本文以我国沿海常见的赤潮微藻-中肋骨条藻(Skeletonema cotatum)为实验对象,采用实验生态学的方法探讨了微藻间竞争作用,浮游动物摄食作用和UV-B辐射增强作用对其种群消长动态的影响。以期阐明UV-B辐射增强、赤微藻的种间竞争作用和浮游动物摄食活动对赤潮微藻种群动力学的影响,为揭示赤潮发生的机制和赤潮的治理提供科学依据,研究结果如下:
1.不同起始接种密度对中肋骨条藻实验种群动态的影响
采用单养的方式研究了不同起始接种密度对中肋骨条藻种群动态的影响。结果表明:单养条件下,起始接种密度对中肋骨条藻的种群动态变化有明显的影响,随着起始接种密度的增加,种群增长进入指数生长期和静止期的时间以及达到最大种群密度的时间缩短,所达到的种群最大密度降低。
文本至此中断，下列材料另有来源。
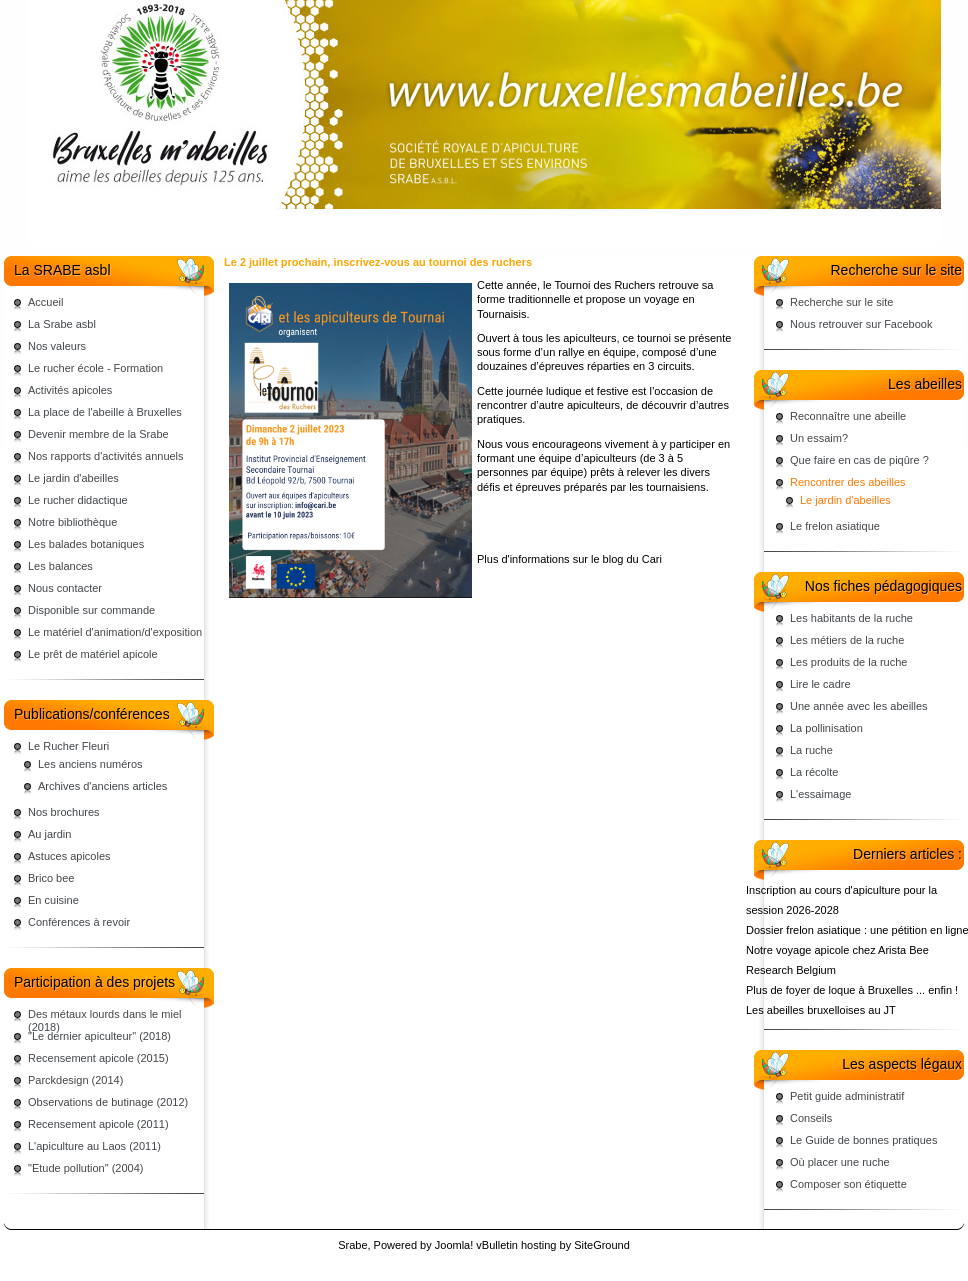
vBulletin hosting (516, 1245)
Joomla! (454, 1245)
2.与3种海洋微藻共培养条件下中肋骨条藻实验种群动态的变化
与青岛大扁藻、新月菱形藻和金藻8701共培养的结果表明,3种海洋微藻对中肋骨条藻种群的增长都表现出抑制作用,但抑制作用的强弱在三者间存在着一定的差异。3种共培养海洋微藻对中肋骨条藻种群增长的抑制作用由大到小的顺序为:青岛大扁藻>新月菱形藻>金藻8701,青岛大扁藻的抑制作用最明显,小新月菱形藻次之,金藻8701最不明显;共培养海洋微藻的起始接种密度同样影响中肋骨条藻种群动态的变化,随3种微藻接种密度的增加,对中肋骨条藻种群增长的抑制作用逐渐加强,表现在进入对数生长期的时间提前,使其对数期和静止期缩短,种群所能达到的密度峰值降低。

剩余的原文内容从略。